Stored data entries:
= = =

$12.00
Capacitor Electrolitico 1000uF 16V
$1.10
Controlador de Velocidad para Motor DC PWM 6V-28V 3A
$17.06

= = =

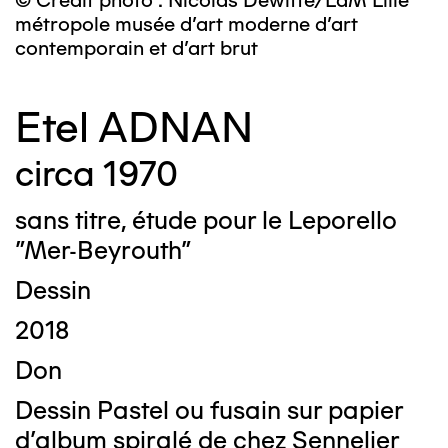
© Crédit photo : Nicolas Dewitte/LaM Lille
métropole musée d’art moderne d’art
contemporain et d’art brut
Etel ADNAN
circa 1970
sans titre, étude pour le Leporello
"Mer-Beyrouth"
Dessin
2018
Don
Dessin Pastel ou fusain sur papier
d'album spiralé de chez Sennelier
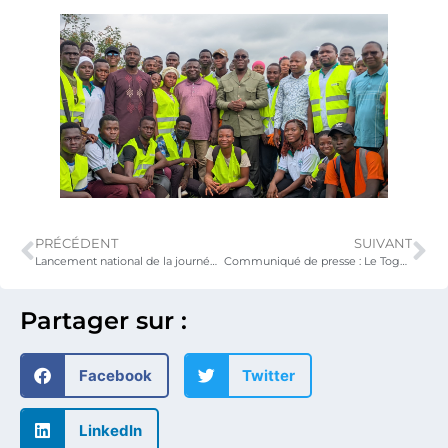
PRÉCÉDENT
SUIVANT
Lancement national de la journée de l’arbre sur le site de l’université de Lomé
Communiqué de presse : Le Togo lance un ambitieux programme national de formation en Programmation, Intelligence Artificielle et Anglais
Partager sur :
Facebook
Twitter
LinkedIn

= = =

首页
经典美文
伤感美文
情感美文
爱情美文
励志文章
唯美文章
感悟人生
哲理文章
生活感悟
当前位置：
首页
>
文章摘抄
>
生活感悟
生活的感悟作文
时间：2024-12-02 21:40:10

= = =

What the exercise asks:
Lines that hold "Dessin" are the ones to copy, so pick each out from the data.

Solution for this problem:
Dessin
Dessin Pastel ou fusain sur papier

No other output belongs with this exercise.